- _TASK PROMPT_: Copy the following data exactly and drop the pictures.

- _Page images and extracted text_:

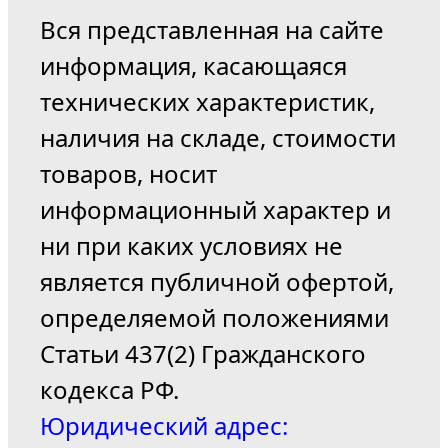
Вся представленная на сайте
информация, касающаяся
технических характеристик,
наличия на складе, стоимости
товаров, носит
информационный характер и
ни при каких условиях не
является публичной офертой,
определяемой положениями
Статьи 437(2) Гражданского
кодекса РФ.
Юридический адрес:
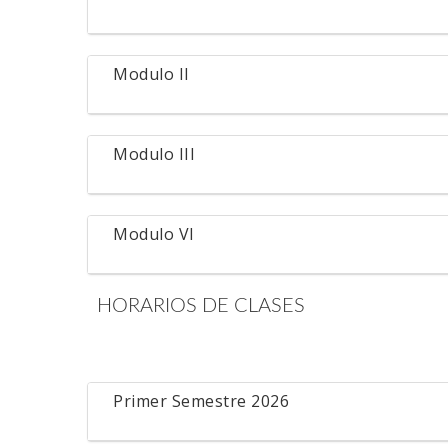
Modulo II
Modulo III
Modulo VI
HORARIOS DE CLASES
Primer Semestre 2026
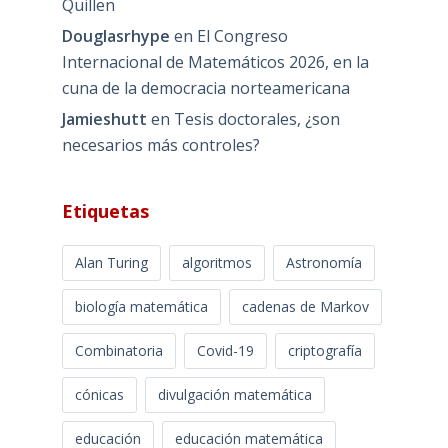
Quillen
Douglasrhype
en
El Congreso
Internacional de Matemáticos 2026, en la
cuna de la democracia norteamericana
Jamieshutt
en
Tesis doctorales, ¿son
necesarios más controles?
Etiquetas
Alan Turing
algoritmos
Astronomía
biología matemática
cadenas de Markov
Combinatoria
Covid-19
criptografía
cónicas
divulgación matemática
educación
educación matemática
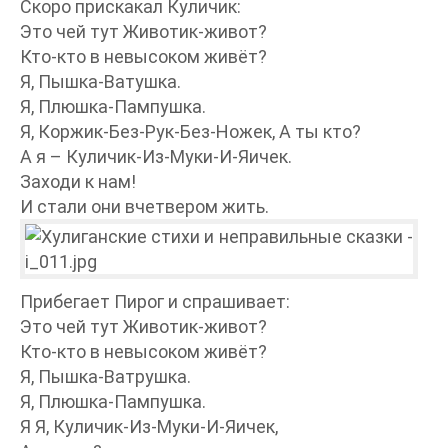
Скоро прискакал Куличик:
Это чей тут Животик-живот?
Кто-кто в невысоком живёт?
Я, Пышка-Ватушка.
Я, Плюшка-Пампушка.
Я, Коржик-Без-Рук-Без-Ножек, А ты кто?
А я – Куличик-Из-Муки-И-Яичек.
Заходи к нам!
И стали они вчетвером жить.
Прибегает Пирог и спрашивает:
Это чей тут Животик-живот?
Кто-кто в невысоком живёт?
Я, Пышка-Ватрушка.
Я, Плюшка-Пампушка.
Я Я, Куличик-Из-Муки-И-Яичек,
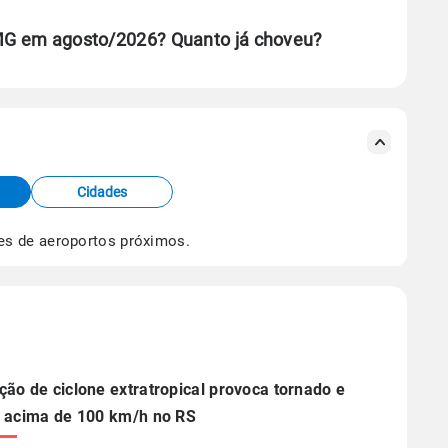
 MG em agosto/2026? Quanto já choveu?
se ERA5.
s meteorológicas e satélite do Centro de Previsão
TEC).
Cidades
os dados climáticos,
clique aqui.
es de aeroportos próximos.
ão de ciclone extratropical provoca tornado e
 acima de 100 km/h no RS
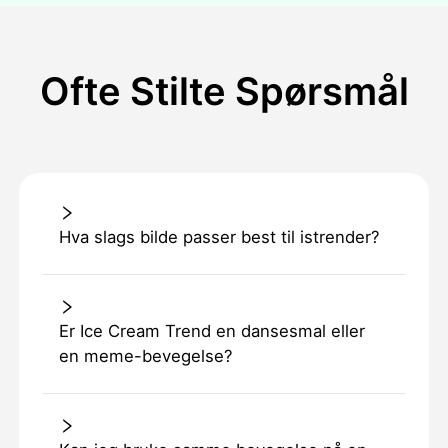
Ofte Stilte Spørsmål
Hva slags bilde passer best til istrender?
Er Ice Cream Trend en dansesmal eller
en meme-bevegelse?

- _SOLUTION_:
Вся представленная на сайте
информация, касающаяся
технических характеристик,
наличия на складе, стоимости
товаров, носит
информационный характер и
ни при каких условиях не
является публичной офертой,
определяемой положениями
Статьи 437(2) Гражданского
кодекса РФ.
Юридический адрес:
Modulo II
Modulo III
Modulo VI
HORARIOS DE CLASES
Primer Semestre 2026
Quillen
Douglasrhype
en
El Congreso
Internacional de Matemáticos 2026, en la
cuna de la democracia norteamericana
Jamieshutt
en
Tesis doctorales, ¿son
necesarios más controles?
Etiquetas
Alan Turing
algoritmos
Astronomía
biología matemática
cadenas de Markov
Combinatoria
Covid-19
criptografía
cónicas
divulgación matemática
educación
educación matemática
Скоро прискакал Куличик:
Это чей тут Животик-живот?
Кто-кто в невысоком живёт?
Я, Пышка-Ватушка.
Я, Плюшка-Пампушка.
Я, Коржик-Без-Рук-Без-Ножек, А ты кто?
А я – Куличик-Из-Муки-И-Яичек.
Заходи к нам!
И стали они вчетвером жить.
Прибегает Пирог и спрашивает:
Это чей тут Животик-живот?
Кто-кто в невысоком живёт?
Я, Пышка-Ватрушка.
Я, Плюшка-Пампушка.
Я Я, Куличик-Из-Муки-И-Яичек,
 MG em agosto/2026? Quanto já choveu?
se ERA5.
s meteorológicas e satélite do Centro de Previsão
TEC).
Cidades
os dados climáticos,
clique aqui.
es de aeroportos próximos.
ão de ciclone extratropical provoca tornado e
 acima de 100 km/h no RS
Ofte Stilte Spørsmål
Hva slags bilde passer best til istrender?
Er Ice Cream Trend en dansesmal eller
en meme-bevegelse?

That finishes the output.